### BRIEF
The only thing to send back is the number of lines below that hold the string "Apply".

### SUPPLIED ENTRIES

****************

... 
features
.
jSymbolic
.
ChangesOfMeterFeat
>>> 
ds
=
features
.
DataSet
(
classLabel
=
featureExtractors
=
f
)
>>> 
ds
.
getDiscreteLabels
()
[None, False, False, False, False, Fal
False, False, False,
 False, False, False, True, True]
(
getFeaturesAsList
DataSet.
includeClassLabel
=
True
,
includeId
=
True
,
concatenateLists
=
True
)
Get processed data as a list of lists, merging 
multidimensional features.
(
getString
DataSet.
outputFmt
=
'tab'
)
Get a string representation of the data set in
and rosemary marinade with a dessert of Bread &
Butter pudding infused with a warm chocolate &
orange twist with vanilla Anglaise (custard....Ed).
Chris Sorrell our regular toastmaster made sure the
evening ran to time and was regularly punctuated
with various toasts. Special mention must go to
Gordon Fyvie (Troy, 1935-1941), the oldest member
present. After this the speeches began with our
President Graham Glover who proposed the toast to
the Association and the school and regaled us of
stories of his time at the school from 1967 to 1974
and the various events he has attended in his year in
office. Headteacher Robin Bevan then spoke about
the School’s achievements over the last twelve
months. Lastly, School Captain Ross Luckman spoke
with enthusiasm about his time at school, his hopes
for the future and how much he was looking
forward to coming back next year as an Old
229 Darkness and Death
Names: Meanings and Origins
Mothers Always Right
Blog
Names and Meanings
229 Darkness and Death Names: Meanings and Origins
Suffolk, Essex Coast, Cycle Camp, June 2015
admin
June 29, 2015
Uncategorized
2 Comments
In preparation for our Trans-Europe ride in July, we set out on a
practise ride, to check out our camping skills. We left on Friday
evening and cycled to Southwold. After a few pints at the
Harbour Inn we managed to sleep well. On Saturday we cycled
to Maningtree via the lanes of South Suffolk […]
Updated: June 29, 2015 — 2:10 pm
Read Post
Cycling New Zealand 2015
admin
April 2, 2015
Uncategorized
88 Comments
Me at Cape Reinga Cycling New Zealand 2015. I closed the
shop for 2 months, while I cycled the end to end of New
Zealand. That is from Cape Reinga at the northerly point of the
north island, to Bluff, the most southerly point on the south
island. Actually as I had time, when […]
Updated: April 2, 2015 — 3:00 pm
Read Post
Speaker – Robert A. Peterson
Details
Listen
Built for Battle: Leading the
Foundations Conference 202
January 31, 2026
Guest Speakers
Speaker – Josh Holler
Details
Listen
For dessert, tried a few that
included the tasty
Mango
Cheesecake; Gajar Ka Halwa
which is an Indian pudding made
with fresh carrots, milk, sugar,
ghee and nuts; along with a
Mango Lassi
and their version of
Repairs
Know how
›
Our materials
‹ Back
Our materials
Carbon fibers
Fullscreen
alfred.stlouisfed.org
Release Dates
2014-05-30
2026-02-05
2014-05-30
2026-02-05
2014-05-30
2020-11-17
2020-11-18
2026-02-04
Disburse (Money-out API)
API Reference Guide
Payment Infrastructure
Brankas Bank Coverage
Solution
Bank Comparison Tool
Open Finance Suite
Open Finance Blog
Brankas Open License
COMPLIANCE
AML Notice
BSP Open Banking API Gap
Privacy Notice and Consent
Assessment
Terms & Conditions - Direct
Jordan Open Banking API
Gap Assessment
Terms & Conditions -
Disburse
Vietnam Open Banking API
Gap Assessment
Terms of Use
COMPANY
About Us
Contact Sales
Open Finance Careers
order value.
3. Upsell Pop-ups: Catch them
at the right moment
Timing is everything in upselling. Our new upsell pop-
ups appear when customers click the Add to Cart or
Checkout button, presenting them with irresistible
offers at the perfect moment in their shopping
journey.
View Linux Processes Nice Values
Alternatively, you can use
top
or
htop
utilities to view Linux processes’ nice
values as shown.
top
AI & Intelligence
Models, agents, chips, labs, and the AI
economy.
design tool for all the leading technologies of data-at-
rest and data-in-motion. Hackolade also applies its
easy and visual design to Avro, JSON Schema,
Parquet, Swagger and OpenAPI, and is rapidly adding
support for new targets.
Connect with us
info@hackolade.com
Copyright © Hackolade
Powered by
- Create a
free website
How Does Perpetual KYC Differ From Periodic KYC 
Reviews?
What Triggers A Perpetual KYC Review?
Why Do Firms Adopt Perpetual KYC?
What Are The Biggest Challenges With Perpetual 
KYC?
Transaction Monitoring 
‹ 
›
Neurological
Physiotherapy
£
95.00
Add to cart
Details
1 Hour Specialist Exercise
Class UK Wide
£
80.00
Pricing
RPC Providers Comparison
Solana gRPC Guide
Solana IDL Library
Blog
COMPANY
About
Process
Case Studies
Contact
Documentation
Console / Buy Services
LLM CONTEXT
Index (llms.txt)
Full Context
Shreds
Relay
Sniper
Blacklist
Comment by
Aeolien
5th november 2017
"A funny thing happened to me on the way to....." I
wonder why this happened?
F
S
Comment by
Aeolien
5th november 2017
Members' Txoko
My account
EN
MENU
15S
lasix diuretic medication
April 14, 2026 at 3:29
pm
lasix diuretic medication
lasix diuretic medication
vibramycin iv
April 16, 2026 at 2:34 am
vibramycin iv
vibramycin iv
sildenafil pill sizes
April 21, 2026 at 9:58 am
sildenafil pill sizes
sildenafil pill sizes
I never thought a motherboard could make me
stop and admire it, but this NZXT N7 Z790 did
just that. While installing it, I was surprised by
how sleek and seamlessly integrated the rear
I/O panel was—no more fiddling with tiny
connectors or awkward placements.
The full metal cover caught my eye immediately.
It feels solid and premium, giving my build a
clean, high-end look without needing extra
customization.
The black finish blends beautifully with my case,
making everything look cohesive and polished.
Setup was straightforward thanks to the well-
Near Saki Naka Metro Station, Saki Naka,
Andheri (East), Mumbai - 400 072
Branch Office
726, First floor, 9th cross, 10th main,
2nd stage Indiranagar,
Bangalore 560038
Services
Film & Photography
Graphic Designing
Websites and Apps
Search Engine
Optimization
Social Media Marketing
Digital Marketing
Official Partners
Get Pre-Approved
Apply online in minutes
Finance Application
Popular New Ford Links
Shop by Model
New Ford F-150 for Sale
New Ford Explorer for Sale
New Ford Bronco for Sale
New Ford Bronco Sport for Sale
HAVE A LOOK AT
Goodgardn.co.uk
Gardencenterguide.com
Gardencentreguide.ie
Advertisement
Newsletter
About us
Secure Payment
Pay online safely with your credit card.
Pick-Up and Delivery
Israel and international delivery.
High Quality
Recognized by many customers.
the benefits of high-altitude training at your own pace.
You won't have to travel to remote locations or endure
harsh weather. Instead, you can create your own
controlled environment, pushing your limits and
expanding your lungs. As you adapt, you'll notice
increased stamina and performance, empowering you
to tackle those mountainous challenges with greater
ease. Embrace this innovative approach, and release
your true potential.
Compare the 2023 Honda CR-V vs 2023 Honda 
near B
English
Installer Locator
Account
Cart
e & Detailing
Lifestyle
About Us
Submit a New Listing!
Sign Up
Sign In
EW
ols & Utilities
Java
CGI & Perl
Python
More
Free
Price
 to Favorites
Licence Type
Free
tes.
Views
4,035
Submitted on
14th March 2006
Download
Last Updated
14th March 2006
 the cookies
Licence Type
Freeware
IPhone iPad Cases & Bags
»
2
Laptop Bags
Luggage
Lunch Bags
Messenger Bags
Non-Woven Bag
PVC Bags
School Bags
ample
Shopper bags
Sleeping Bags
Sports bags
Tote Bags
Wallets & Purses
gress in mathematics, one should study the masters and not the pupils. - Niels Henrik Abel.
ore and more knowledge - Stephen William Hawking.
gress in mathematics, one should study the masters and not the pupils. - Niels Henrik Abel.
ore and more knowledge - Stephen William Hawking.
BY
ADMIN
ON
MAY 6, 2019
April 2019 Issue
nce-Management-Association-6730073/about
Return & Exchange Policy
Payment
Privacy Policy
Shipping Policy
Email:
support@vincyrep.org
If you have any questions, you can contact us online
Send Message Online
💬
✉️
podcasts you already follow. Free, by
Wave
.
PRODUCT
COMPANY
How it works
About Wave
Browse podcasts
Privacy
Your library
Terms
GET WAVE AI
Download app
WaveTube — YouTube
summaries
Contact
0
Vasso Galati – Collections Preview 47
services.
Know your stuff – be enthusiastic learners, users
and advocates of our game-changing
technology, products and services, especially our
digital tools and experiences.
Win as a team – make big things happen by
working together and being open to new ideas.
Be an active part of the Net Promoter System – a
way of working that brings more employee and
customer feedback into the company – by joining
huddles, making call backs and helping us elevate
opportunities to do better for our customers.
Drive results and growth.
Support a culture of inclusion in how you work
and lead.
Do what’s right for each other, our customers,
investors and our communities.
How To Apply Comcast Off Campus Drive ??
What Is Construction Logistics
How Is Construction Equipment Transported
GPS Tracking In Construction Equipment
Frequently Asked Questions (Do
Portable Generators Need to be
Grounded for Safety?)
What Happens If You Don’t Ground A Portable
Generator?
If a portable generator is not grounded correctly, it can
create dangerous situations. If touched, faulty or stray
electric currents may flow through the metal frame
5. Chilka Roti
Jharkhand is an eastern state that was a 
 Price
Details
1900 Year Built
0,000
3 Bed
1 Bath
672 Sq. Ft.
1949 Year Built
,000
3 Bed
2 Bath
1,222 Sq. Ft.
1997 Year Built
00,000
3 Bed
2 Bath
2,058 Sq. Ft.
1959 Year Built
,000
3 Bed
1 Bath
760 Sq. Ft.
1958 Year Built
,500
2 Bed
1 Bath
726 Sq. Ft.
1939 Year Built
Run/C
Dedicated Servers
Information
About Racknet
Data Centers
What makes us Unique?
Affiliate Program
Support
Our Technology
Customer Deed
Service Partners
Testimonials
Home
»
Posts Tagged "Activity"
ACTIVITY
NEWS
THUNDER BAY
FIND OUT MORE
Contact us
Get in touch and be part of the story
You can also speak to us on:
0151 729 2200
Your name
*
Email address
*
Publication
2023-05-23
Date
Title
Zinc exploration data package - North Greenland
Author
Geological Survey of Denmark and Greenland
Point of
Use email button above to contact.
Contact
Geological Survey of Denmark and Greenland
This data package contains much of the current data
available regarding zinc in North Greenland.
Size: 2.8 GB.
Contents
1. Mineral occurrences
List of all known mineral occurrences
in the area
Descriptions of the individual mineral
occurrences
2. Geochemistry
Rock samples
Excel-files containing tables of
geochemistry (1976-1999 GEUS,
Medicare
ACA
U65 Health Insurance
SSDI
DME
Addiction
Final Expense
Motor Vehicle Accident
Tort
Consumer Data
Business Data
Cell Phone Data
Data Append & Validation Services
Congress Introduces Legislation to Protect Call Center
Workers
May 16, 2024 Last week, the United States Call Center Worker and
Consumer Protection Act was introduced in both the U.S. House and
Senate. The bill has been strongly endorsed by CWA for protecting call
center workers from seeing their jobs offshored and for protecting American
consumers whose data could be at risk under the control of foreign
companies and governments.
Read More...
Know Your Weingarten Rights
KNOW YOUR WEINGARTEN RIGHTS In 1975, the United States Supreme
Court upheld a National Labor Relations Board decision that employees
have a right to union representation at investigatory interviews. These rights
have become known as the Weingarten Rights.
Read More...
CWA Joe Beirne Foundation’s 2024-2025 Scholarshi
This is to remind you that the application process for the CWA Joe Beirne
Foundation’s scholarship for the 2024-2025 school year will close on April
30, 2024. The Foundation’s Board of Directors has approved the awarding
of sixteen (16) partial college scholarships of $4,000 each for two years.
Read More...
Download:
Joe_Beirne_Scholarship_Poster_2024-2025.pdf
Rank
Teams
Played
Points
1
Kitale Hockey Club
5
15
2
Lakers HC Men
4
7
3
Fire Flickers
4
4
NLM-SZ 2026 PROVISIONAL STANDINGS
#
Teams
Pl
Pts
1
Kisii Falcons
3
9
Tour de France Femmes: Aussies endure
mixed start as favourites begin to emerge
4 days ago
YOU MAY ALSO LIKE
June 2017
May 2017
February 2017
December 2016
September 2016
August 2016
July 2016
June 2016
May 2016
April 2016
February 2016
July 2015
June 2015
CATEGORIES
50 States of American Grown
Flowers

****************

### TASK ANSWER
2